• EXERCISE DIRECTIONS: Output a verbatim copy of the data, cut off after the line that contains "(Servidores Judiciales)".

SOURCE MATERIAL Start Marker

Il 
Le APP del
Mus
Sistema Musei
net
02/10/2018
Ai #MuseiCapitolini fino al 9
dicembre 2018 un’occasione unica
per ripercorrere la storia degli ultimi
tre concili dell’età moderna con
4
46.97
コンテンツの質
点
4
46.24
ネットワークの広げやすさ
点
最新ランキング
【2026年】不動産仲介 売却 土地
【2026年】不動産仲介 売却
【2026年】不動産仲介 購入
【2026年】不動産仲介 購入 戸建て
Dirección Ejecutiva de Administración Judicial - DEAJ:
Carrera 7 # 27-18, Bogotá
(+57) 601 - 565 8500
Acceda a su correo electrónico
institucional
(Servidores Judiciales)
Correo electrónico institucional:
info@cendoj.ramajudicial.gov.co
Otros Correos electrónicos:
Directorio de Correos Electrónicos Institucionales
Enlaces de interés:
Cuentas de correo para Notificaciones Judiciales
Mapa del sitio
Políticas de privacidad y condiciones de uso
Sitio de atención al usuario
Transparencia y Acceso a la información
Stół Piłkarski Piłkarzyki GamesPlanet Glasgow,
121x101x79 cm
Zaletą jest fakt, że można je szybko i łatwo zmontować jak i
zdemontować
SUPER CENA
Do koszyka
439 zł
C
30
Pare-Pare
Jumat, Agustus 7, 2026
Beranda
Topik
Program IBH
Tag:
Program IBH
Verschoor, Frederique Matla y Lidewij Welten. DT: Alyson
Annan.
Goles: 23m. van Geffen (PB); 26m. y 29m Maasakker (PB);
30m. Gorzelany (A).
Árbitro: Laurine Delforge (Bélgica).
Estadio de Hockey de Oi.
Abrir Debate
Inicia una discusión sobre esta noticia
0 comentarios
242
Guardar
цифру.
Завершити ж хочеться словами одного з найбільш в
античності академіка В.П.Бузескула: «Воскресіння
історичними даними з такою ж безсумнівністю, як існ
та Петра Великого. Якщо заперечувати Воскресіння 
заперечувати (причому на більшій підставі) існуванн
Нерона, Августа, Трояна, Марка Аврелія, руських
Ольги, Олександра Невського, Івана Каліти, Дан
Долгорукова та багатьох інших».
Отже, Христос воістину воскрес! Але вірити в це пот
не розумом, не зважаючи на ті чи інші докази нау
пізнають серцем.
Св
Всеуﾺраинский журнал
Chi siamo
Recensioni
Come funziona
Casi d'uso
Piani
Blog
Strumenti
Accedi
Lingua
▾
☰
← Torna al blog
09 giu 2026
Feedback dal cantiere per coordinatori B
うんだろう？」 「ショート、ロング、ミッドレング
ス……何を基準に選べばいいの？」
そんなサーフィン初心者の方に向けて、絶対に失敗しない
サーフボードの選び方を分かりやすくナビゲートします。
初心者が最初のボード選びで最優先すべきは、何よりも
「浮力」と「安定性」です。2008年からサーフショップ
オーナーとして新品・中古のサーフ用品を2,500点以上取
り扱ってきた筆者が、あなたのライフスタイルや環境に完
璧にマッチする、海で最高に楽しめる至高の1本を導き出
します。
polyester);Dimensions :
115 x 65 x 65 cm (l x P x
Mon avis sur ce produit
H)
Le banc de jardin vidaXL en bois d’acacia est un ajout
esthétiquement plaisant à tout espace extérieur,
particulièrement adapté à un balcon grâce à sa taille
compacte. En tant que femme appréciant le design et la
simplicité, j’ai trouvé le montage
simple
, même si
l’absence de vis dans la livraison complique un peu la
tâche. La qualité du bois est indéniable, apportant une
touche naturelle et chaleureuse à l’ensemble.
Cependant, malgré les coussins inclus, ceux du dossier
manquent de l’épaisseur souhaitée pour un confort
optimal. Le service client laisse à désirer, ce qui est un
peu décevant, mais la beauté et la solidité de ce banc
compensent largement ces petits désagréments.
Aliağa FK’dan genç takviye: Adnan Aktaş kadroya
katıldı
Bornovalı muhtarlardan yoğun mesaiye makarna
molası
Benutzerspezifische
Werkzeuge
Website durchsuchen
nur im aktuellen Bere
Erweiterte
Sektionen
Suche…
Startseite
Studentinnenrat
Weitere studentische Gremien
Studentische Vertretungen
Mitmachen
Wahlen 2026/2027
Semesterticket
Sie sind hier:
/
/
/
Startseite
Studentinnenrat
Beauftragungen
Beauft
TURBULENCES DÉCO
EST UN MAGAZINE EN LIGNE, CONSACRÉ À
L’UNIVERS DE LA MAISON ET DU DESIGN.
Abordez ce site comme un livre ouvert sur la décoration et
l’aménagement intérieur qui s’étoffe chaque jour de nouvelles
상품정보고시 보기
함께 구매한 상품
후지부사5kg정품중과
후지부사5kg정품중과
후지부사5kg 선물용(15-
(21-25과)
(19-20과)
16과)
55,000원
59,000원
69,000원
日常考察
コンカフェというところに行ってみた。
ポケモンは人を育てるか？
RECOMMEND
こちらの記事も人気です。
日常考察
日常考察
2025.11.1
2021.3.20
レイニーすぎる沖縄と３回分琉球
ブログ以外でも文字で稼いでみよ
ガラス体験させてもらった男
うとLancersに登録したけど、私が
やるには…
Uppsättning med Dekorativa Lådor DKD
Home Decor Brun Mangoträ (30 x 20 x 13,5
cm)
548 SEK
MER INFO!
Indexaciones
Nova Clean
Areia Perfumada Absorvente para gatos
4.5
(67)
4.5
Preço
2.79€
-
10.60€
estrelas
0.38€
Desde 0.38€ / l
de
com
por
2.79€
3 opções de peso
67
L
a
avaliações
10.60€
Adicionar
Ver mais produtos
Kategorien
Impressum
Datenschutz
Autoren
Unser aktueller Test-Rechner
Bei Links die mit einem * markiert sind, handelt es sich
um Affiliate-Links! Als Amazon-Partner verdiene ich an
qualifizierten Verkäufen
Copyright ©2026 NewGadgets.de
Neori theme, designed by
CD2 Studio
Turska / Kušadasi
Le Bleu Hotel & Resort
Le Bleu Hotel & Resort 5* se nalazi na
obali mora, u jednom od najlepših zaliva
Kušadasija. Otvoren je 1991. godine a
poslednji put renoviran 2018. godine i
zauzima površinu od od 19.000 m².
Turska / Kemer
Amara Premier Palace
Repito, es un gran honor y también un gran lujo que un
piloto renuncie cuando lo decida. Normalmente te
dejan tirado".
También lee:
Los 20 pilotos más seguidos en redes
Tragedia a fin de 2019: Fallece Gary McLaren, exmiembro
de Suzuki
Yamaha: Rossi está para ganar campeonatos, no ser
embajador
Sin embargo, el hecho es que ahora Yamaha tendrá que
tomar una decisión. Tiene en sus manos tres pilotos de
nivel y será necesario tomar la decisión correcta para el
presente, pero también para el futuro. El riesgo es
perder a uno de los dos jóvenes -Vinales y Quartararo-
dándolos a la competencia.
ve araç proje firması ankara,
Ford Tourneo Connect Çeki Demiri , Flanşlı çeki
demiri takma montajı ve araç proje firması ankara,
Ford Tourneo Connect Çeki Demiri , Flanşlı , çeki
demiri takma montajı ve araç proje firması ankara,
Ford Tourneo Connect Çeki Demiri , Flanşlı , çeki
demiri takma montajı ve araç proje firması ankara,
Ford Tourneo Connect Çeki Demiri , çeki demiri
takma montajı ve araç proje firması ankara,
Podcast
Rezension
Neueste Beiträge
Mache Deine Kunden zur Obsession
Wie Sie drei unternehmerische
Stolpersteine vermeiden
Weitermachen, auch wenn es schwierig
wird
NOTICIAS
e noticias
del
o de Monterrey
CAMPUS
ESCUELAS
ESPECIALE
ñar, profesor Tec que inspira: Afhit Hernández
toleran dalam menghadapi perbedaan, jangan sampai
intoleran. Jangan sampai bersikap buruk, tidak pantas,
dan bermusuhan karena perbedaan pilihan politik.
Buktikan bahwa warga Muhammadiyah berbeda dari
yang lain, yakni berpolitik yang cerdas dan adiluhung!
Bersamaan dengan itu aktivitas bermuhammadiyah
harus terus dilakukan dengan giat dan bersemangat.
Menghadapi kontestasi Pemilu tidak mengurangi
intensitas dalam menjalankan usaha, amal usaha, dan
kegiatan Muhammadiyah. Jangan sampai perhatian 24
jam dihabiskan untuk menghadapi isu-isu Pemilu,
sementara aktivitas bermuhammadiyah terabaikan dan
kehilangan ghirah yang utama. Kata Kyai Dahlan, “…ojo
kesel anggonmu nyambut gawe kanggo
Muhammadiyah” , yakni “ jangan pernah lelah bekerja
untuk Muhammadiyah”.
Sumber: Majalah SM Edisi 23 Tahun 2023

SOURCE MATERIAL End Marker

• TASK RESULT:
Il 
Le APP del
Mus
Sistema Musei
net
02/10/2018
Ai #MuseiCapitolini fino al 9
dicembre 2018 un’occasione unica
per ripercorrere la storia degli ultimi
tre concili dell’età moderna con
4
46.97
コンテンツの質
点
4
46.24
ネットワークの広げやすさ
点
最新ランキング
【2026年】不動産仲介 売却 土地
【2026年】不動産仲介 売却
【2026年】不動産仲介 購入
【2026年】不動産仲介 購入 戸建て
Dirección Ejecutiva de Administración Judicial - DEAJ:
Carrera 7 # 27-18, Bogotá
(+57) 601 - 565 8500
Acceda a su correo electrónico
institucional
(Servidores Judiciales)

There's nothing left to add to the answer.